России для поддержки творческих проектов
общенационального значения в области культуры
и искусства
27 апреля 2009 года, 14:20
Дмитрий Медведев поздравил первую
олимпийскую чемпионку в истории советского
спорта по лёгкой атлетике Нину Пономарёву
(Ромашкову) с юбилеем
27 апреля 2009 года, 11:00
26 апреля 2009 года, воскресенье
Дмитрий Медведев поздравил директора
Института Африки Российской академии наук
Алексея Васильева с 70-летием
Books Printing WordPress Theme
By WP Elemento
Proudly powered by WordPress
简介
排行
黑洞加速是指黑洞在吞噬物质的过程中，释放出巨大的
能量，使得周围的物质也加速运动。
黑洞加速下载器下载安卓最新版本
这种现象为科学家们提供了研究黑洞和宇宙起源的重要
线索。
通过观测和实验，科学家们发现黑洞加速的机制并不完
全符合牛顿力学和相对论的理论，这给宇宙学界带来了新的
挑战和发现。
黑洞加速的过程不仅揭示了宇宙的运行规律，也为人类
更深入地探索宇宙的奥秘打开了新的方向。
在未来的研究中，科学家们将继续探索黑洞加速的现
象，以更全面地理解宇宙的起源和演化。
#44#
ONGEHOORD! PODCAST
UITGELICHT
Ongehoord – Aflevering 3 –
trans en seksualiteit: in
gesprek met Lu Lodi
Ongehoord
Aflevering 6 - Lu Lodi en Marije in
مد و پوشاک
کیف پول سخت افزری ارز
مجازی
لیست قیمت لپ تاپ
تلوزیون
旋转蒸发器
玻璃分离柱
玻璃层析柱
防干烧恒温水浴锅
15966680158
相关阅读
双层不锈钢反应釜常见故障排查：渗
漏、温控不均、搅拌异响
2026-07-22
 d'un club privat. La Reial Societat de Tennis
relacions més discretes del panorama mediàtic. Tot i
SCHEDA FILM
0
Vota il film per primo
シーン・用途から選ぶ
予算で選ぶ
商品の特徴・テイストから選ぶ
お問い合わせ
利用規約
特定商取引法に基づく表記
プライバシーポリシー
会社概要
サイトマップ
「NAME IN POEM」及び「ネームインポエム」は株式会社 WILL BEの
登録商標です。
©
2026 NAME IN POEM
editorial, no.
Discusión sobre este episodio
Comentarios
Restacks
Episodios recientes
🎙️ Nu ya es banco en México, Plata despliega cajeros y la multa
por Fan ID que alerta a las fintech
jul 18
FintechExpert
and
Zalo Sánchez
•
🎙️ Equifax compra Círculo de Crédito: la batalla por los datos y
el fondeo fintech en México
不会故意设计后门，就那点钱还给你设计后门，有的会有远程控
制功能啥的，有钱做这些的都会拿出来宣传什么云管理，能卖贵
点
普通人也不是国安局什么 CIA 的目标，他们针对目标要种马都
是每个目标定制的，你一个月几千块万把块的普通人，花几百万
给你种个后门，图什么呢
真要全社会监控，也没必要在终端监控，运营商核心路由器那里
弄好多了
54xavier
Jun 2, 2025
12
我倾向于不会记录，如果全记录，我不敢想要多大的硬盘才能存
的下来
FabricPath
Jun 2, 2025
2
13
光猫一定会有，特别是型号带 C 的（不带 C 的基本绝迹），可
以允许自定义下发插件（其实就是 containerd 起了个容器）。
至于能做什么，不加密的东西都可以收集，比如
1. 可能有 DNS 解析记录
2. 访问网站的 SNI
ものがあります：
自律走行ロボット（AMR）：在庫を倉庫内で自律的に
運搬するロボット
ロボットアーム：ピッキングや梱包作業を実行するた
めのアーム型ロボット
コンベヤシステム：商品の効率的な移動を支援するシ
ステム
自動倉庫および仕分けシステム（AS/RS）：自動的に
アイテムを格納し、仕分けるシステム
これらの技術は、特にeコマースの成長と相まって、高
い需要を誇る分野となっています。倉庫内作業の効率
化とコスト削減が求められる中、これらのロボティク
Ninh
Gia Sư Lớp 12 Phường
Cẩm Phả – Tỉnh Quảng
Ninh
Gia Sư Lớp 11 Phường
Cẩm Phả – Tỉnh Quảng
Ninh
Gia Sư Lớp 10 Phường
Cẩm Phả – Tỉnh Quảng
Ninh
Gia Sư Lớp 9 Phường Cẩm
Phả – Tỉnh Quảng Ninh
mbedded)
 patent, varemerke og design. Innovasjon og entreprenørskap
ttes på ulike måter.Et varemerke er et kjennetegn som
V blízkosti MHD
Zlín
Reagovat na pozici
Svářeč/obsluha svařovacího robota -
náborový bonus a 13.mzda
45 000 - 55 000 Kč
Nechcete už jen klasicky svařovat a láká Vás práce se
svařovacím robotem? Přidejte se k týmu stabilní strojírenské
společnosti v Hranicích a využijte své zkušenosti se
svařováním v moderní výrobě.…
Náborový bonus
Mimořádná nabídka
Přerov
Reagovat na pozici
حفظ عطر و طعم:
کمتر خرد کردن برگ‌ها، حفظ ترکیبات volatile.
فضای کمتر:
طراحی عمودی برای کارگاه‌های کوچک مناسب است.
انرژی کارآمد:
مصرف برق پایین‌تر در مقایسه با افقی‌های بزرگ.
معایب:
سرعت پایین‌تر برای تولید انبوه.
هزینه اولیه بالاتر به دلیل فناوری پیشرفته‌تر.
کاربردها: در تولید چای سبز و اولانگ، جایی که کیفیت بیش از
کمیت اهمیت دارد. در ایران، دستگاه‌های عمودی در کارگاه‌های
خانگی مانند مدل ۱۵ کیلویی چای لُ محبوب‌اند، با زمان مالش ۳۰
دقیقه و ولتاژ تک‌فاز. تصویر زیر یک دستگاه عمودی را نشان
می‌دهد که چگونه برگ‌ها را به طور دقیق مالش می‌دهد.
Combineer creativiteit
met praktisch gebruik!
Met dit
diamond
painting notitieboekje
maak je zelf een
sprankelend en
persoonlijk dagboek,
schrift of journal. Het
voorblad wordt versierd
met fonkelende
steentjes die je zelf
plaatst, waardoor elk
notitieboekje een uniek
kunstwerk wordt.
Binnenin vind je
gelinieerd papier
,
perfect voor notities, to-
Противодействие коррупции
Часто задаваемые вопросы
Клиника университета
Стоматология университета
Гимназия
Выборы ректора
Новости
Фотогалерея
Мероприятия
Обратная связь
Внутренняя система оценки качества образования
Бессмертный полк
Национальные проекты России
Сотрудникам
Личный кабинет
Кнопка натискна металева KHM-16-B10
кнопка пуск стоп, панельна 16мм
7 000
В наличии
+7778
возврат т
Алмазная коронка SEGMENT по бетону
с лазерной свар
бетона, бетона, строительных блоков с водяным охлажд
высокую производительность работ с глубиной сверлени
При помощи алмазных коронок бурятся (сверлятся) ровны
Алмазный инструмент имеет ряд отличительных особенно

####################

Starting at the line above that contains "27 апреля 2009 года, 11:00", write out each line exactly until the line that contains "gesprek met Lu Lodi" has been written, and stop there.

**Problem solution:**
27 апреля 2009 года, 11:00
26 апреля 2009 года, воскресенье
Дмитрий Медведев поздравил директора
Института Африки Российской академии наук
Алексея Васильева с 70-летием
Books Printing WordPress Theme
By WP Elemento
Proudly powered by WordPress
简介
排行
黑洞加速是指黑洞在吞噬物质的过程中，释放出巨大的
能量，使得周围的物质也加速运动。
黑洞加速下载器下载安卓最新版本
这种现象为科学家们提供了研究黑洞和宇宙起源的重要
线索。
通过观测和实验，科学家们发现黑洞加速的机制并不完
全符合牛顿力学和相对论的理论，这给宇宙学界带来了新的
挑战和发现。
黑洞加速的过程不仅揭示了宇宙的运行规律，也为人类
更深入地探索宇宙的奥秘打开了新的方向。
在未来的研究中，科学家们将继续探索黑洞加速的现
象，以更全面地理解宇宙的起源和演化。
#44#
ONGEHOORD! PODCAST
UITGELICHT
Ongehoord – Aflevering 3 –
trans en seksualiteit: in
gesprek met Lu Lodi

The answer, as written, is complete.